Steht ihr nicht unter massivem Druck, neue Songs schreiben zu müssen?

Nick: Ab und zu schon. Aber ich glaube, wir sind ziemlich über diesen Druck hinweg, wenn die Songs erst mal stehen. Natürlich ist es stressig, immer an die neue Platte denken zu müssen, wenn noch nicht alle Tracks geschrieben sind. Aber man kann die Songs ja nicht aus sich herauspressen. Wenn sie leicht aus einem herausfließen, dann sind das meist die besten. Wir haben auch keinen Druck vom Label oder vom Management. Der Titel des Albums steht jetzt schon fest. Es wird "Songs For The Deaf" heißen. Nach dem Motto: Selbst wenn du nichts hörst, diese Scheibe wird jeder hören können! (lacht)

Es wird wohl eine ziemlich laute Angelegenheit. Dreh das Teil auf und ab geht's! (lacht) Wir müssen nur noch das Coverartwork fertig machen. Die Grundidee steht auch schon. Auf der letzten Platte hatten wir dieses Film-Ding. Dieses Mal ist es ein Radio-Thema. Die Platte wird mit den Geräuschen anfangen, die entstehen, wenn jemand am Radio herum dreht, mit diesen Störgeräuschen und dann geht's ab. Nach dem Song kommt dann wieder Rauschen, dann der nächste Song usw.

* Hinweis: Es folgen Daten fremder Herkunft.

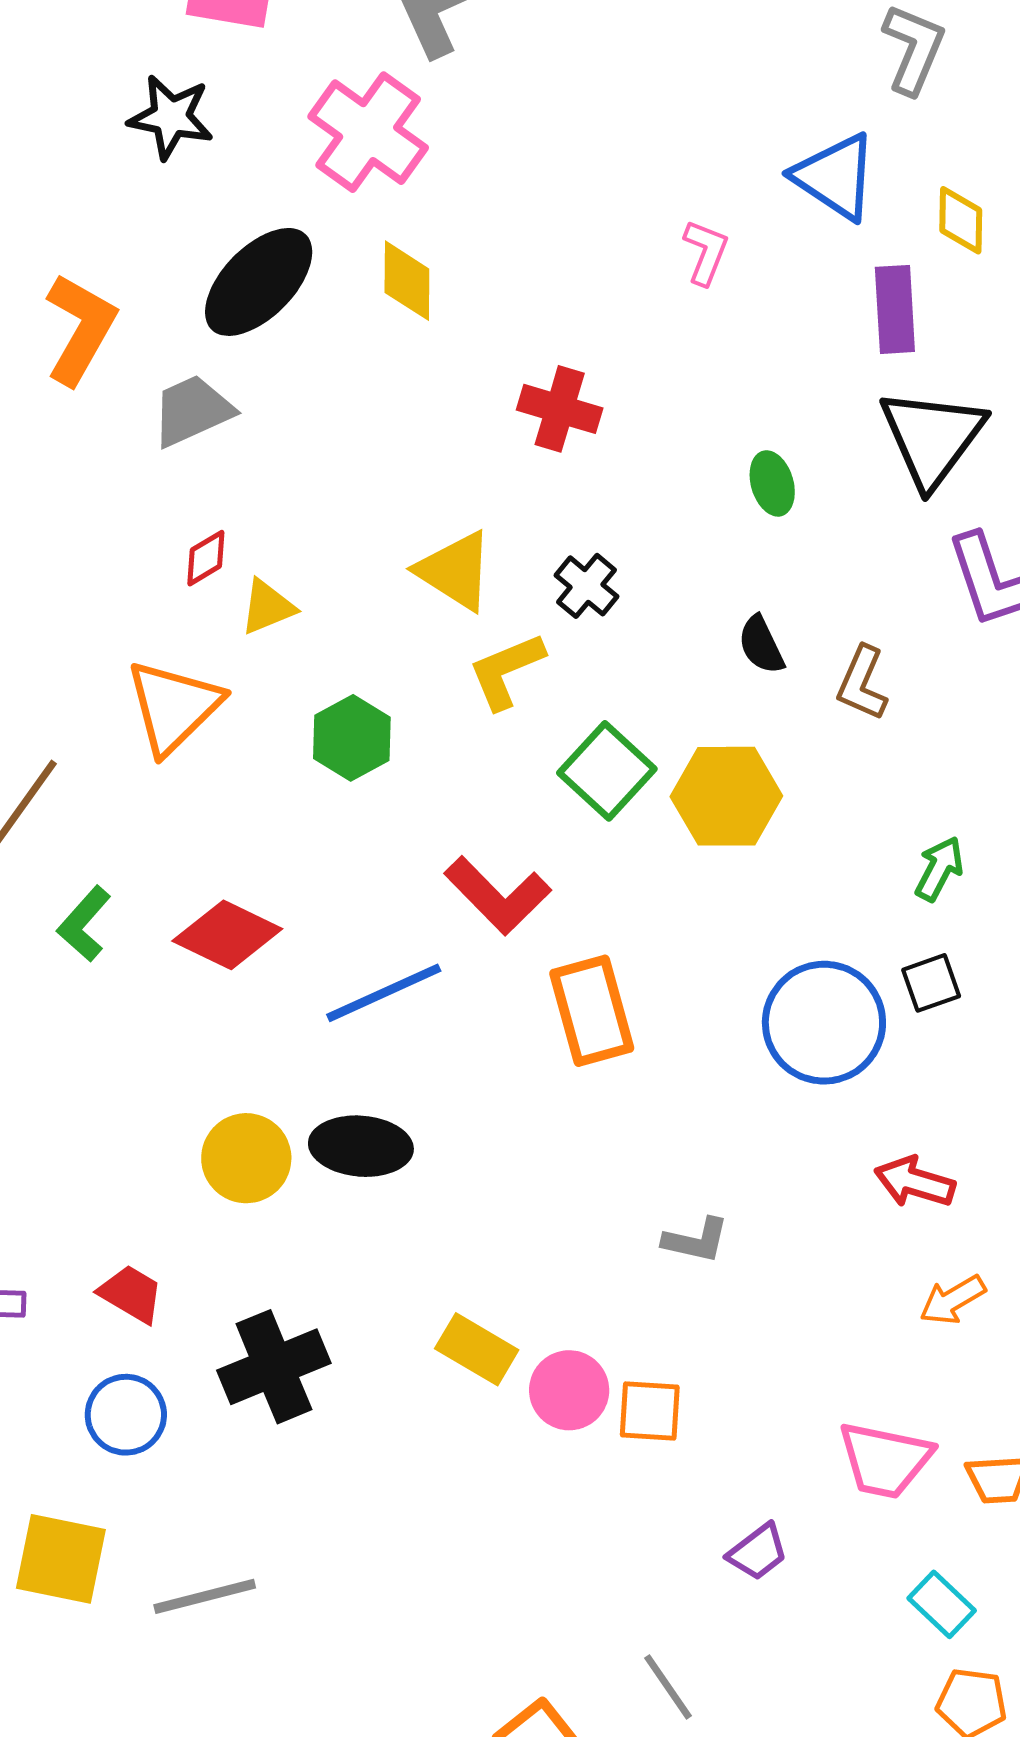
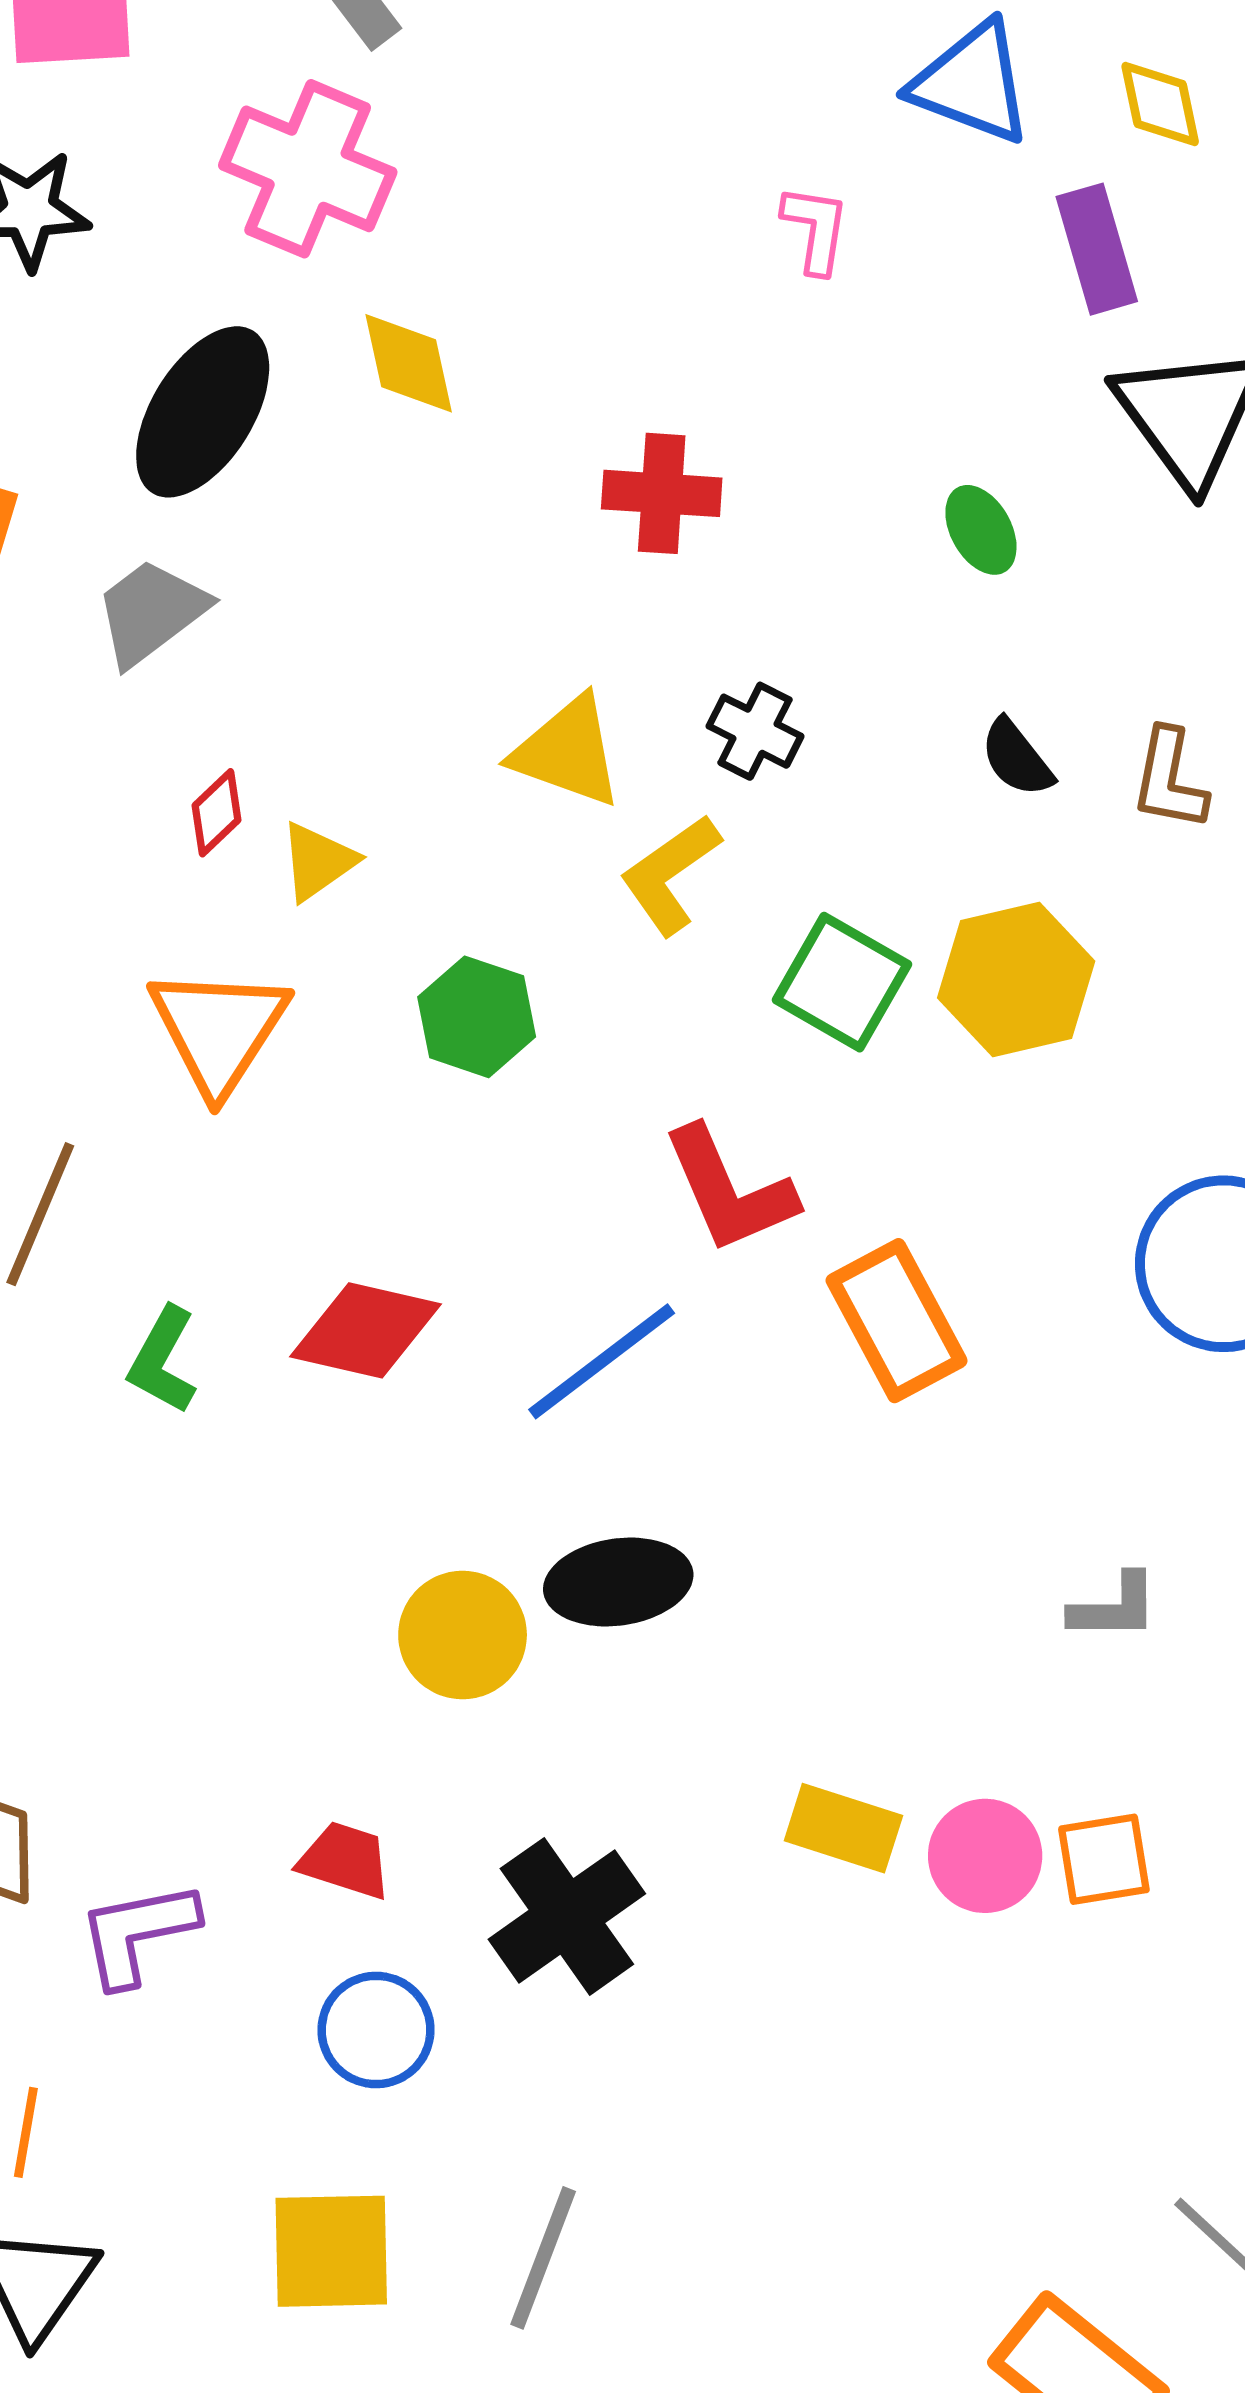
red L-shape: (498, 895) -> (729, 1190), turned 34
gray line: (205, 1596) -> (543, 2258), turned -42

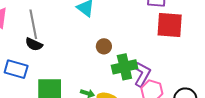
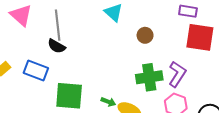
brown circle: (104, 46) -> (145, 35), moved
purple L-shape: (142, 74) -> (177, 74), moved

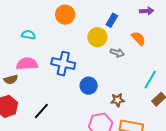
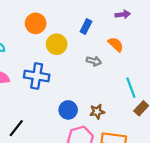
yellow circle: (97, 37) -> (57, 44), moved
cyan line: (150, 79) -> (131, 88), turned -48
blue circle: (89, 86) -> (68, 110), moved

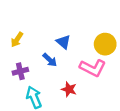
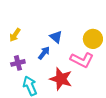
blue arrow: (50, 60) -> (44, 53), turned -96
red star: (69, 89) -> (61, 79), size x1.6

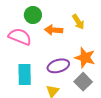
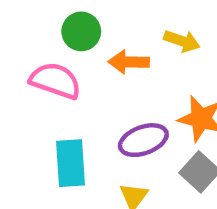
yellow arrow: (78, 22) -> (182, 41), turned -35

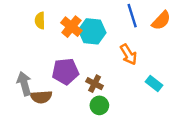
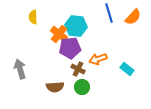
orange cross: (71, 27) -> (59, 34), moved
orange arrow: (128, 54) -> (98, 59), moved, turned 102
purple pentagon: (65, 71) -> (70, 48), moved
brown semicircle: (41, 97) -> (55, 87), moved

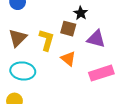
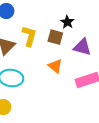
yellow L-shape: (47, 40) -> (29, 36), moved

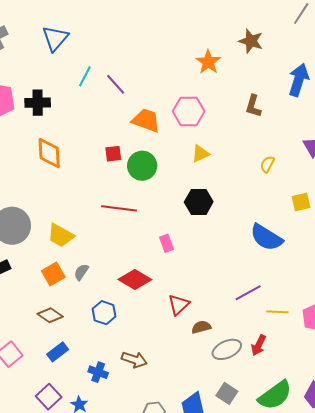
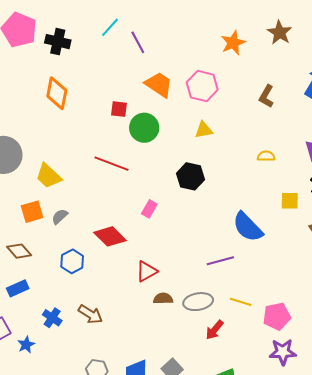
yellow semicircle: (267, 164) -> (266, 156), turned 48
pink rectangle: (166, 243) -> (149, 209), turned 36
purple line: (248, 293) -> (220, 261), moved
gray ellipse: (227, 349) -> (198, 302), moved

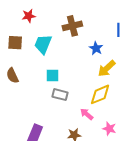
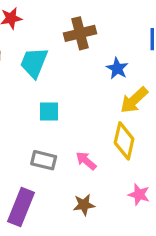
yellow diamond: (100, 94) -> (124, 141), turned -55
gray rectangle: (60, 95) -> (44, 160), moved
pink arrow: (87, 114) -> (86, 161), moved

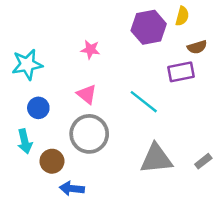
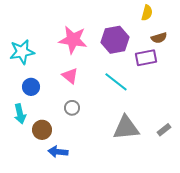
purple hexagon: (149, 27) -> (115, 40), moved
pink star: (90, 50) -> (73, 40), size x1.8
gray circle: (89, 134) -> (72, 108), size x0.5

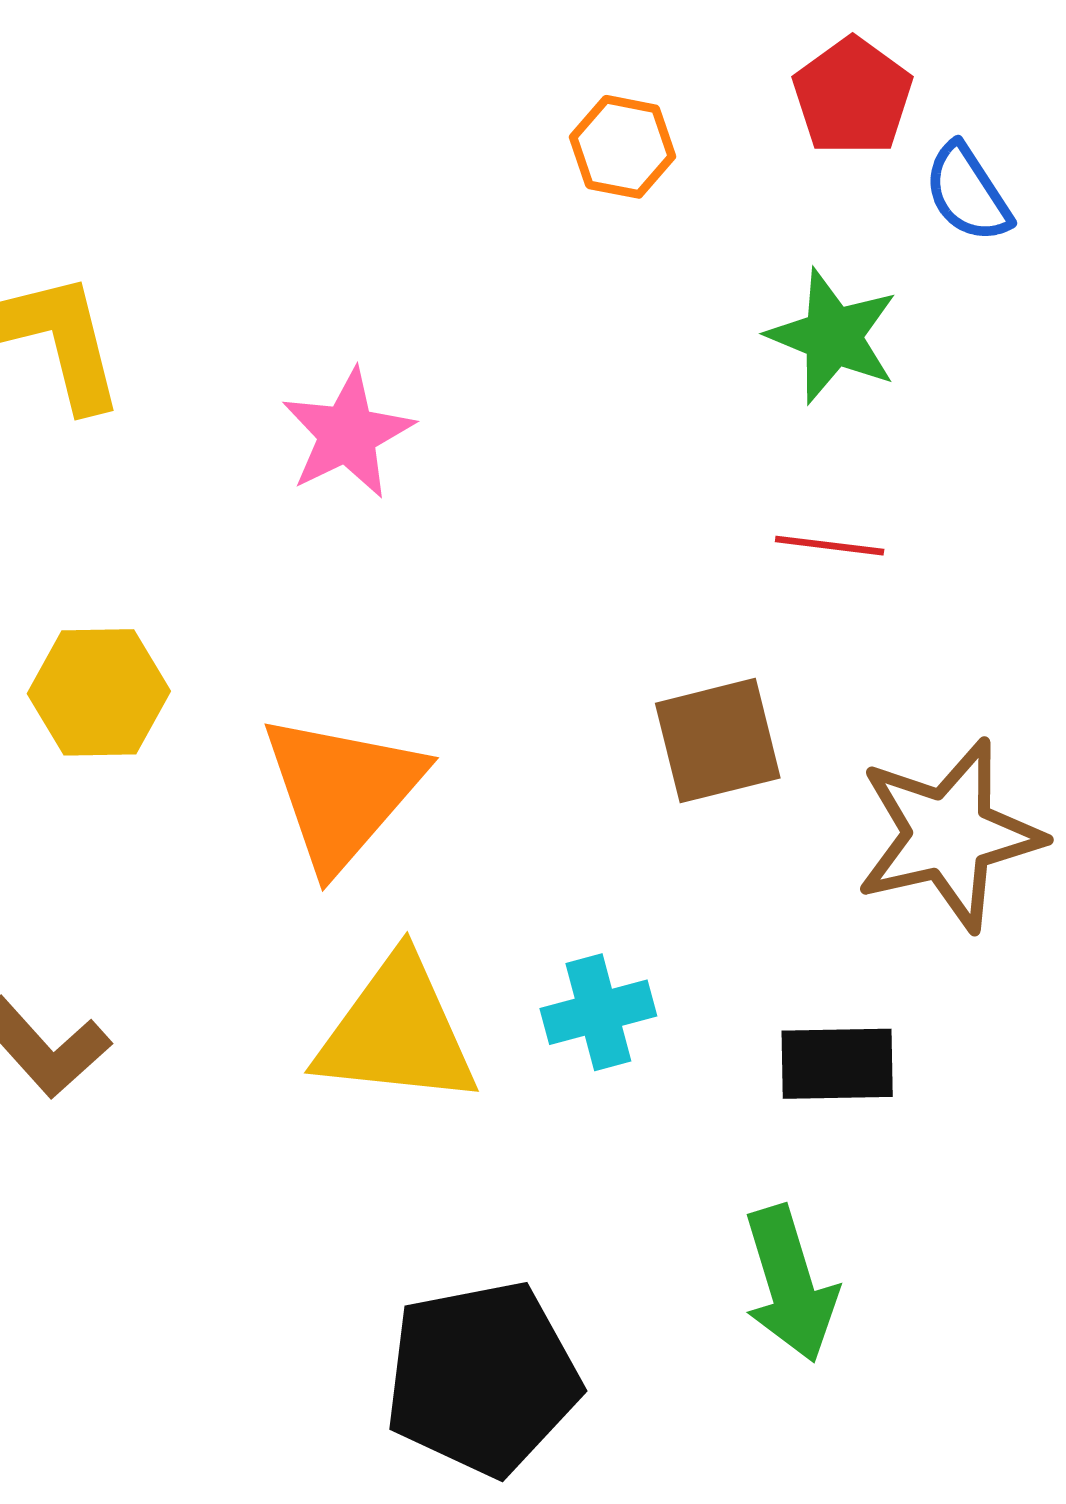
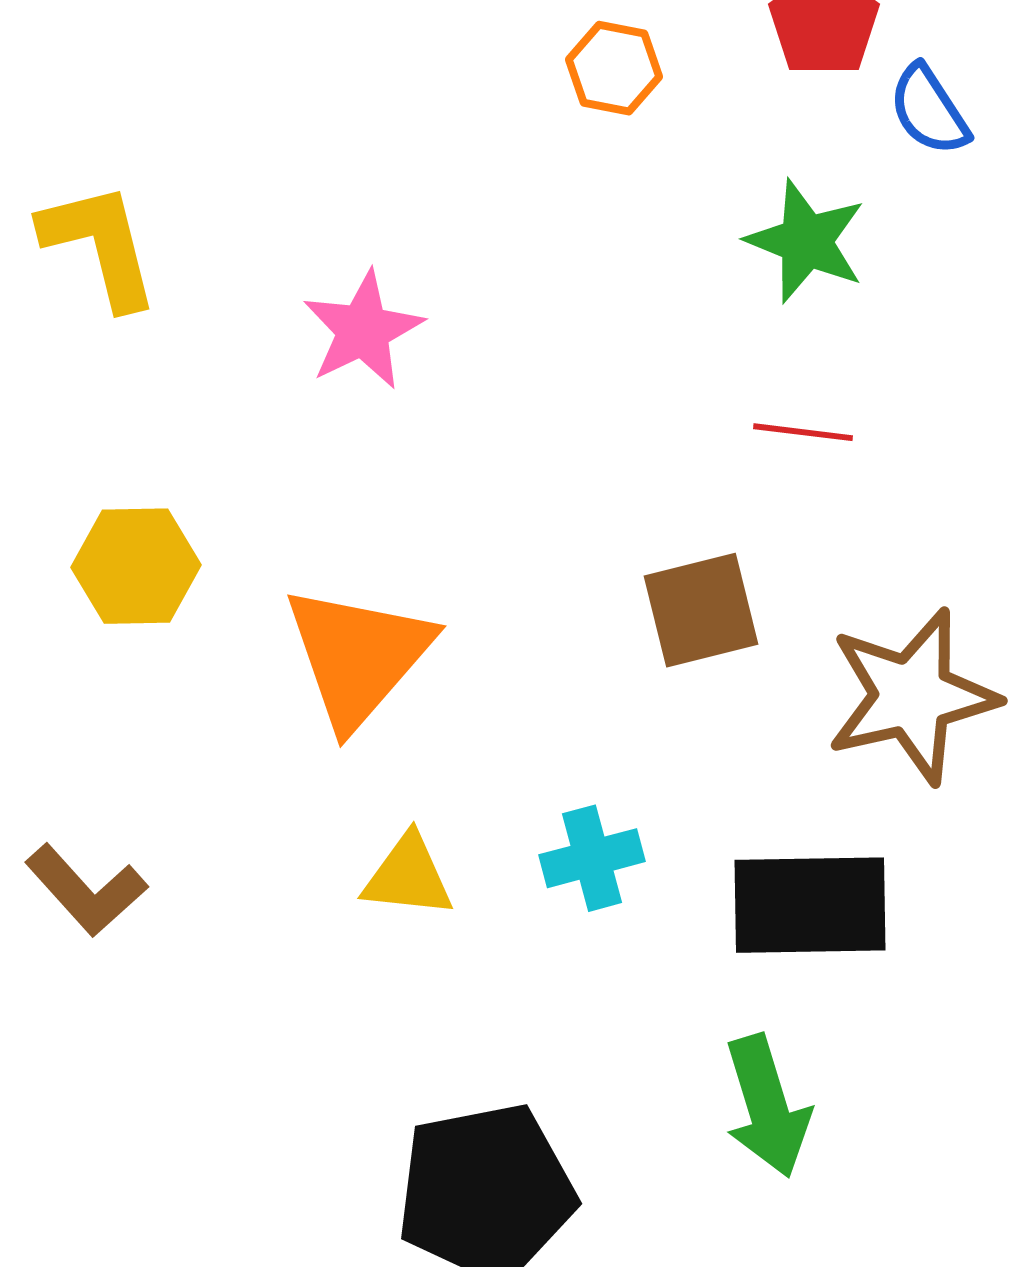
yellow triangle: (397, 1032) -> (408, 876), size x0.6
black rectangle: (837, 1064) -> (810, 905), size x1.5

Ihr habt erst kürzlich einen Song zum Turbonegro-Tribut beigesteuert.

Nick: Yeah! "Back To Dungaree High". Ich muss mir sofort eine CD holen! Die haben uns gar keine zugeschickt. Ich war sogar auf zwei Songs vertreten! Ich spiele noch Bass auf dem Dwarves-Cover. Ich war schon immer ein Turbonegro-Fan, da gab es nichts zu überlegen, als sie uns nach einem Song fragten. Natürlich machen wir das. (lacht)

Welche Band könntest du dir noch vorstellen zu covern?

Motörhead wäre cool, etwas in diese Richtung. Oder irgendwas von Björk.

Was ist eigentlich aus deinem Nebenprojekt Mondo Generator geworden?

Nick: Wenn ich heimkomme, werde ich zunächst die neue QOTSA aufnehmen. Danach geht's gleich weiter ins Studio mit Mondo Generator. Ich war zwar noch nie mit denen auf Tour, aber es wird ganz sicher neues Material kommen.